# Bytewax Changelog

All notable changes to this project will be documented in this file.
For help with updating to new Bytewax versions, please see the
[migration guide](https://bytewax.io/docs/reference/migration).

## Latest

__Add any extra change notes here and we'll put them in the release
notes on GitHub when we make a new release.__

## v0.21.1

- `join_window` operator now supports using stream-order via the
  `ordered` parameter.

- Windowing operators now correctly respect `now_getter` and
  `to_system_utc` in `EventClock`.

- Fixes an issue where the runtime would not properly report the
  correct exception being raised by dataflow code.

- Fixes a bug where window closing will be delayed if using event time
  and all values for a key fall into a single window and event
  timestamps are within `wait_for_system_duration` of each other.
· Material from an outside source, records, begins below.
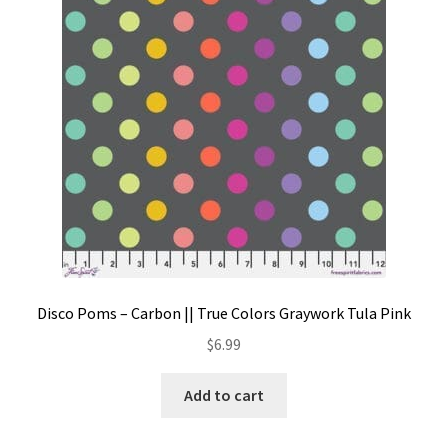
Contact
My account
Preorders
Disco Poms – Carbon || True Colors Graywork Tula Pink
$
6.99
Add to cart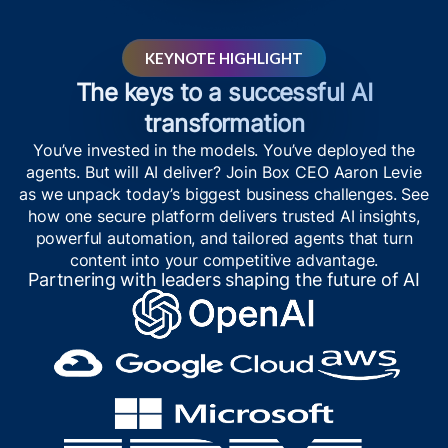
KEYNOTE HIGHLIGHT
The keys to a successful AI
transformation
You’ve invested in the models. You’ve deployed the
agents. But will AI deliver? Join Box CEO Aaron Levie
as we unpack today’s biggest business challenges. See
how one secure platform delivers trusted AI insights,
powerful automation, and tailored agents that turn
content into your competitive advantage.
Partnering with leaders shaping the future of AI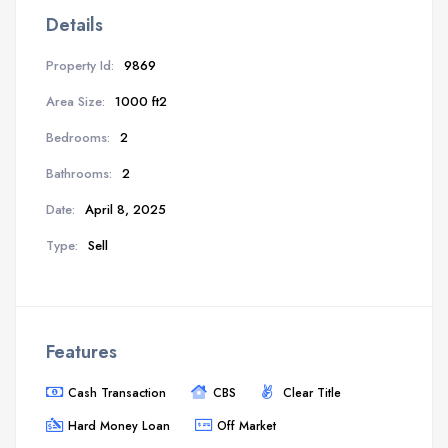
Details
Property Id:
9869
Area Size:
1000 ft2
Bedrooms:
2
Bathrooms:
2
Date:
April 8, 2025
Type:
Sell
Features
Cash Transaction
CBS
Clear Title
Hard Money Loan
Off Market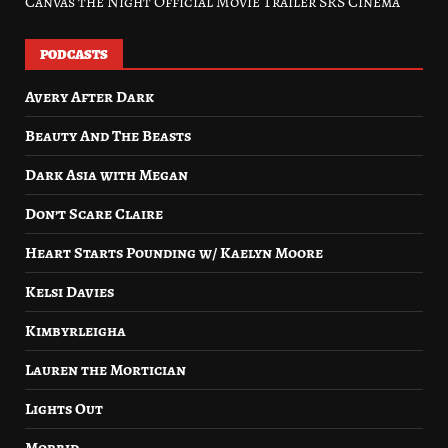
Canvas the Night Official Movie Trailer SRS Cinema
PODCASTS
Avery After Dark
Beauty And The Beasts
Dark Asia with Megan
Don’t Scare Claire
Heart Starts Pounding w/ Kaelyn Moore
Kelsi Davies
Kimbyrleigha
Lauren the Mortician
Lights Out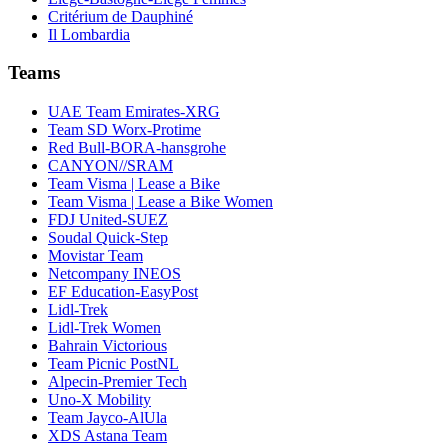
Critérium de Dauphiné
Il Lombardia
Teams
UAE Team Emirates-XRG
Team SD Worx-Protime
Red Bull-BORA-hansgrohe
CANYON//SRAM
Team Visma | Lease a Bike
Team Visma | Lease a Bike Women
FDJ United-SUEZ
Soudal Quick-Step
Movistar Team
Netcompany INEOS
EF Education-EasyPost
Lidl-Trek
Lidl-Trek Women
Bahrain Victorious
Team Picnic PostNL
Alpecin-Premier Tech
Uno-X Mobility
Team Jayco-AlUla
XDS Astana Team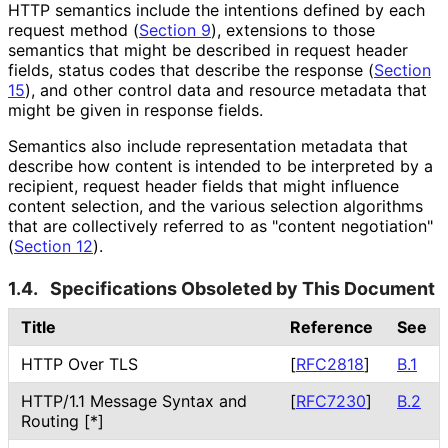
HTTP semantics include the intentions defined by each
request method (
Section 9
), extensions to those
semantics that might be described in request header
fields, status codes that describe the response (
Section
15
), and other control data and resource metadata that
might be given in response fields.
Semantics also include representation metadata that
describe how content is intended to be interpreted by a
recipient, request header fields that might influence
content selection, and the various selection algorithms
that are collectively referred to as "content negotiation"
(
Section 12
).
1.4.
Specifications Obsoleted by This Document
Title
Reference
See
HTTP Over TLS
[
RFC2818
]
B.1
HTTP/1.1 Message Syntax and
[
RFC7230
]
B.2
Routing [*]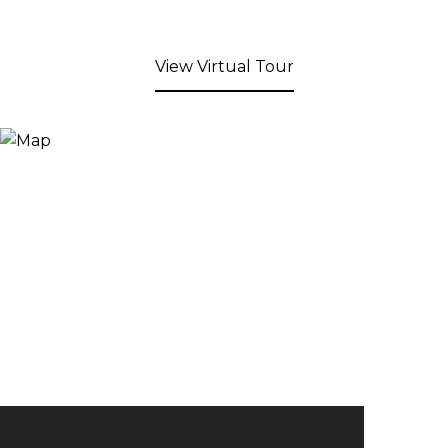
View Virtual Tour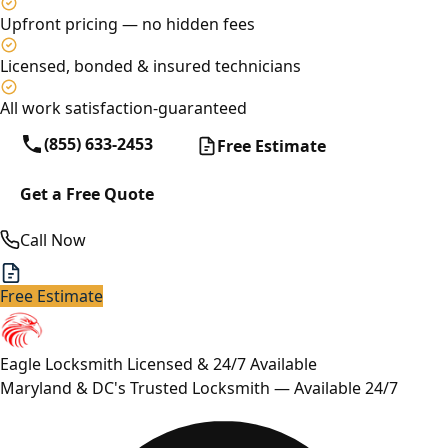
Upfront pricing — no hidden fees
Licensed, bonded & insured technicians
All work satisfaction-guaranteed
(855) 633-2453
Free Estimate
Get a Free Quote
Call Now
Free Estimate
Eagle Locksmith
Licensed & 24/7 Available
Maryland & DC's Trusted Locksmith — Available 24/7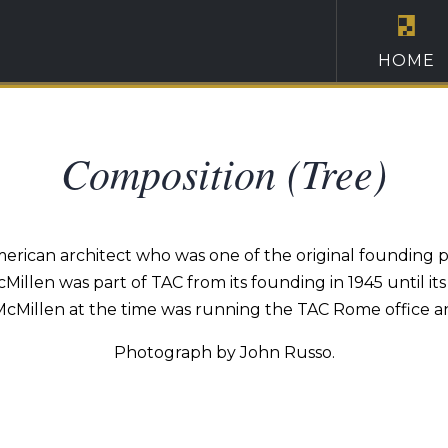
HOME
Composition (Tree)
merican architect who was one of the original founding p
Millen was part of TAC from its founding in 1945 until it
. McMillen at the time was running the TAC Rome office an
Photograph by John Russo.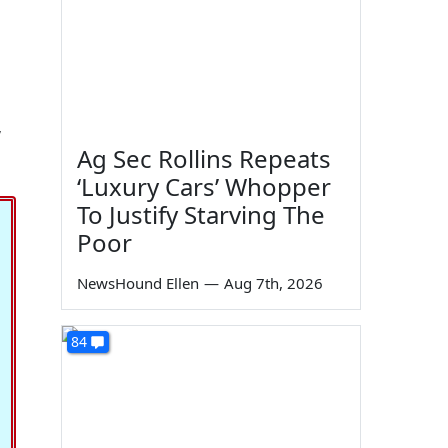
,
Ag Sec Rollins Repeats
‘Luxury Cars’ Whopper
To Justify Starving The
Poor
NewsHound Ellen
—
Aug 7th, 2026
84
- Fixes a bug where using `EventClock` on macOS systems would randomly
  assert.

## v0.21.0

- {py:obj}`~bytewax.inputs.SimplePollingSource` now allows you to
  retain state to support at-least-once delivery.

- Fixes a bug when using
  {py:obj}`~bytewax.operators.windowing.SlidingWindower` where values
  would be assigned to an extra window if their timestamps were near
  the end of the correct window.

- Upstream type hints on
  {py:obj}`bytewax.connectors.kafka.operators.serialize_key`,
  {py:obj}`~bytewax.connectors.kafka.operators.serialize_value`, and
  {py:obj}`~bytewax.connectors.kafka.operators.serialize` have been
  made more broad to support all Kafka serializers, like
  {py:obj}`confluent_kafka.serialization.StringSerializer`.

- *Breaking change* - Fixes a bug which caused two of the same types
  of windowing operators in a dataflow to spuriously result in a
  `ValueError`. This fix invalidates any recovery data for all
  windowing operators; it is recommended to delete and re-create
  the recovery store if you are using windowing operators.

- Fixes a performance issue where
  {py:obj}`bytewax.operators.StatefulBatchLogic.notify_at` (and thus
  many of the other stateful operators' `notify_at` derived from it)
  was being called superfluously.

## v0.20.1

- Fixes a bug when using
  {py:obj}`~bytewax.operators.windowing.EventClock` where in-order but
  "slow" data results in watermark assertion errors.

## v0.20.0

- Adds a dataflow structure visualizer. Run `python -m
  bytewax.visualize`.

- *Breaking change* The internal format of recovery databases has been
  changed from using `JsonPickle` to Python's built-in {py:obj}`pickle`.
  Recovery stores that used the old format will not be usable after
  upgrading.

- *Breaking change* The `unary` operator and `UnaryLogic` have been
  renamed to `stateful` and `StatefulLogic` respectively.

- Adds a `stateful_batch` operator to allow for lower-level batch
  control while managing state.

- `StatefulLogic.on_notify`, `StatefulLogic.on_eof`, and
  `StatefulLogic.notify_at` are now optional overrides. The defaults
  retain the state and emit nothing.

- *Breaking change* Windowing operators have been moved from
  `bytewax.operators.window` into `bytewax.operators.windowing`.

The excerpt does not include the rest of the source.